## Problem requirements
Your copy should hold only the lines from the one holding "Actor Will Smith" through the last line of the records below, both included, each exact and with no pictures.

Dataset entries
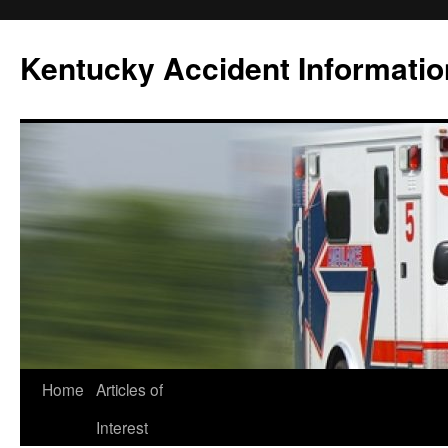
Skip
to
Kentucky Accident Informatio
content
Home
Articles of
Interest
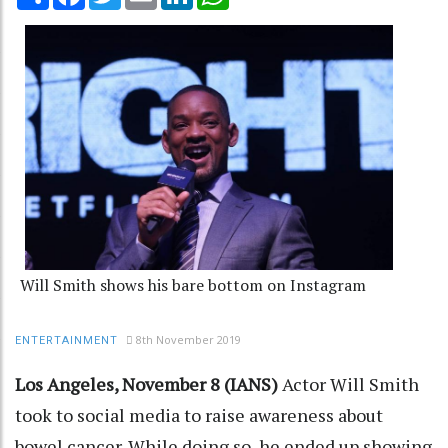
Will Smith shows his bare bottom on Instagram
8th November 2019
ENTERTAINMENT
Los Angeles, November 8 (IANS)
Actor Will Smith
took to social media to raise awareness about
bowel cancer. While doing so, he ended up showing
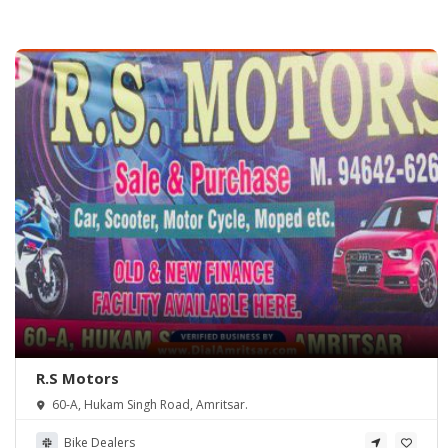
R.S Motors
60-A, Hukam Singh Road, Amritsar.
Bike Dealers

## Task result
Actor Will Smith
took to social media to raise awareness about
bowel cancer. While doing so, he ended up showing
R.S Motors
60-A, Hukam Singh Road, Amritsar.
Bike Dealers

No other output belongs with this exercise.